Als sie das Vestibül betraten, kam Friedrich Terhoven ihnen entgegen. Er trug keinen Smoking, weil es ja sommerlich leger zugehen sollte, sondern einen dunklen Abendanzug, der ihn etwas schlanker wirken ließ. Die wirtschaftlichen Sorgen der vergangenen Jahre hatten sein kurz geschnittenes blondes Haar mit einigen Silberfäden durchmischt, aber noch immer war sein flächiges Gesicht frisch und sein Gang energisch, wenngleich er sich seit Jugendtagen ein paar Zentimeter mehr an Größe gewünscht hätte. Aus diesem Grund musste seine Frau auch stets auf hohe Absätze verzichten, da er nicht wollte, dass Delia ihn überragte. Dass die Tochter bereits ein wenig auf ihn hinunterschauen konnte, nahm er an manchen Tagen mit Humor, heute allerdings schien es ihn zu stören.

»Wie immer eine Augenweide, Fee«, sagte er galant. Dann erschien eine strenge Falte zwischen seinen Brauen. »Aber wie siehst du denn aus, Sophie? Dieses Kleid – ist das wirklich dein Ernst? Und hast du dir zudem auch noch Kothurne umgeschnallt, um größer zu wirken?«

»Wie die jungfräuliche Göttin Diana«, erwiderte Fee schlagfertig. »Junge Mädchen sollten immer Weiß tragen, findest du nicht, liebster Bruder? Und diese kleinen Absätze stehen deiner schönen Tochter doch ganz wunderbar!«

*

Zwei Stunden später waren die Platten mit Räucherlachs, Hummer und Matjessalat deutlich leerer geworden; Gleiches galt für die Schüsseln mit heißer und kalter Suppe, und auch vom Braten waren nur noch Reste übrig. Die Gäste hatten mit Champagner begonnen und waren inzwischen beim Riesling gelandet, bis auf einige der Herren, die lieber Rotwein oder Bier tranken, sofern sie sich nicht an den französischen Cognac hielten, den die jungen Servierinnen in bauchigen Schwenkern anboten.
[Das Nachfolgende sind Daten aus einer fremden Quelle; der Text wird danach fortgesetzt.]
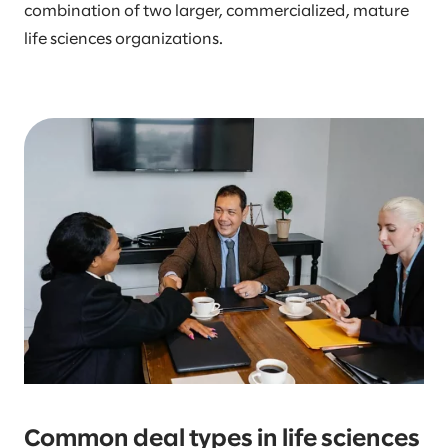
combination of two larger, commercialized, mature
life sciences organizations.
Common deal types in life sciences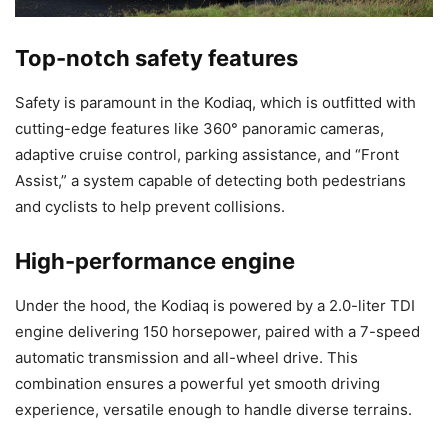
Top-notch safety features
Safety is paramount in the Kodiaq, which is outfitted with
cutting-edge features like 360° panoramic cameras,
adaptive cruise control, parking assistance, and “Front
Assist,” a system capable of detecting both pedestrians
and cyclists to help prevent collisions.
High-performance engine
Under the hood, the Kodiaq is powered by a 2.0-liter TDI
engine delivering 150 horsepower, paired with a 7-speed
automatic transmission and all-wheel drive. This
combination ensures a powerful yet smooth driving
experience, versatile enough to handle diverse terrains.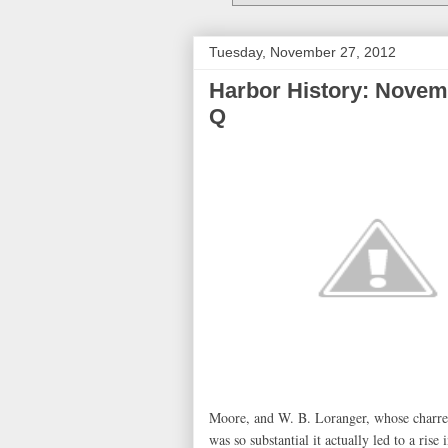
Tuesday, November 27, 2012
Harbor History: Novemb
Q
Moore, and W. B. Loranger, whose charred
was so substantial it actually led to a ris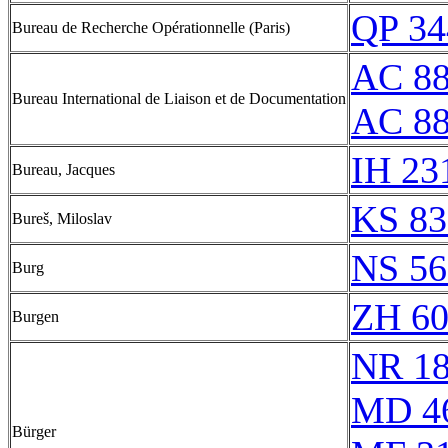
QP 34
Bureau de Recherche Opérationnelle (Paris)
AC 88
Bureau International de Liaison et de Documentation
AC 8
IH 23
Bureau, Jacques
KS 83
Bureš, Miloslav
NS 56
Burg
ZH 6
Burgen
NR 1
MD 4
Bürger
Der Hausherr stand inmitten einer kleinen Gruppe von Männern auf der Veranda und rauchte Zigarre, ein untrügliches Anzeichen dafür, dass er sich wohl fühlte. Carl Vincent Krogmann, Regierender Bürgermeister Hamburgs, der ebenfalls unter den Gästen war – eine besondere Ehre, wie der Vater Sophie bereits vor dem Fest versichert hatte – stand neben ihm. Neben dem Bürgermeister posierte mit exakt gezogenem Scheitel der junge Handelskammerpräses Hermann Victor Hübbe, der seinen jüdischen Syndikus Eduard Rosenbaum schon vor drei Jahren aus dem Amt geboxt hatte. Von den zahlreichen jüdischen »Kaffeebaronen«, wie man im Volksmund die Eigentümer der großen Handelshäuser in der Speicherstadt halb spöttisch, halb respektvoll nannte, war kein einziger mehr anwesend. Obwohl es im Hamburger Kaffeeverein trotz des Drucks der Nationalsozialisten noch immer fünfzehn jüdische Mitglieder gab, die seit 1933 allerdings keine Vorstandsmitglieder mehr sein durften, hatte Friedrich Terhoven darauf verzichtet, sie einzuladen.